• _Prompt_
Select all lines in the records that include "afwisseling".

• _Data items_
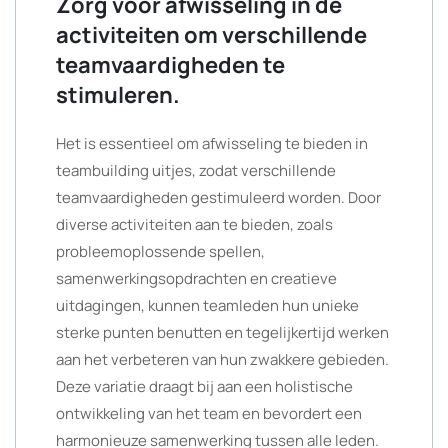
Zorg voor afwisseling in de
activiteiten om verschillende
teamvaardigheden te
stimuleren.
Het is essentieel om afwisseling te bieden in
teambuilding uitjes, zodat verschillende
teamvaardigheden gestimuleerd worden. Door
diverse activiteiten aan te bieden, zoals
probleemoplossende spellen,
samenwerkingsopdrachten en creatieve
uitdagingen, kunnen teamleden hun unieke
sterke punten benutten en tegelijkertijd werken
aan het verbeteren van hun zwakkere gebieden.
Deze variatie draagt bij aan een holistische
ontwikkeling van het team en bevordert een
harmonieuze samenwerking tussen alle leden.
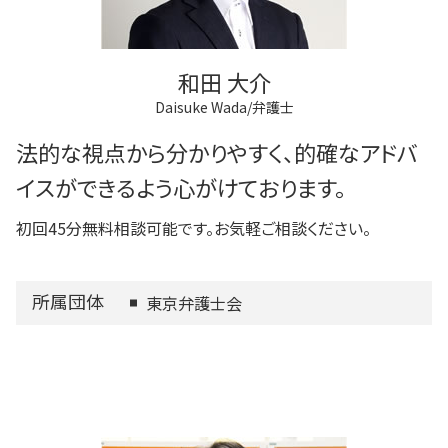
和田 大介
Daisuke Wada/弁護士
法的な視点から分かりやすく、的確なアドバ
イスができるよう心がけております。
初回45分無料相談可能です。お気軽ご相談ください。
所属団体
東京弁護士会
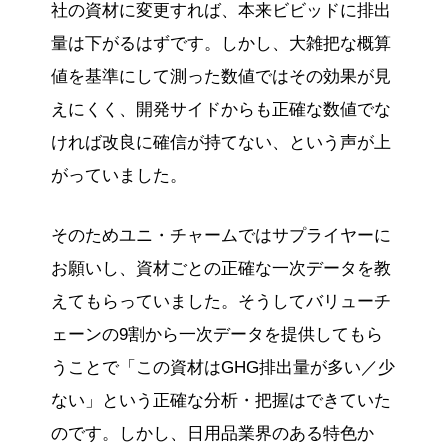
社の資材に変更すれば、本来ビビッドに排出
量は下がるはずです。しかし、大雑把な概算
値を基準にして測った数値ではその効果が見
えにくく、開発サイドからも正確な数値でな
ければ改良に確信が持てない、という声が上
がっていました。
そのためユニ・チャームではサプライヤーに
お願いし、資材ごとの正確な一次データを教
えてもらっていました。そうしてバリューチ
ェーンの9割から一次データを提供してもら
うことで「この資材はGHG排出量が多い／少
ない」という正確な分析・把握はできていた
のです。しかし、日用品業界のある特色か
* * *
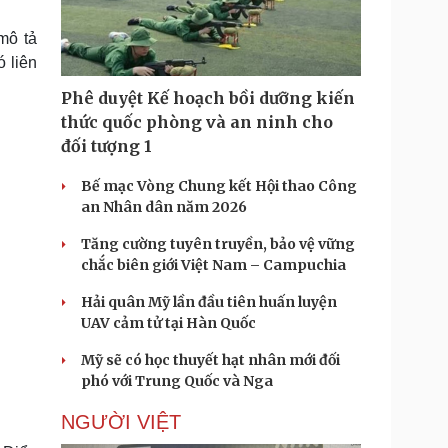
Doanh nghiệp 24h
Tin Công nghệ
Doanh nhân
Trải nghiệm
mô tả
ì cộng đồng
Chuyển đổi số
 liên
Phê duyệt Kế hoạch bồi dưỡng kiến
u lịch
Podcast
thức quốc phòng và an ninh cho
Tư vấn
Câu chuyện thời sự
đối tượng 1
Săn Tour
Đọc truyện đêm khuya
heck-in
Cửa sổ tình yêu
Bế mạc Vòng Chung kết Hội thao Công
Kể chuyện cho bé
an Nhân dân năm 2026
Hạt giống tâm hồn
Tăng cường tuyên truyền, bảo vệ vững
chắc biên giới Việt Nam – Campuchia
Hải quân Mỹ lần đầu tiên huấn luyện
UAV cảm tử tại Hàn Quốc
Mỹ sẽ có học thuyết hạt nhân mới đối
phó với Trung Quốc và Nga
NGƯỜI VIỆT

• _Response to the exercise_
Zorg voor afwisseling in de
Het is essentieel om afwisseling te bieden in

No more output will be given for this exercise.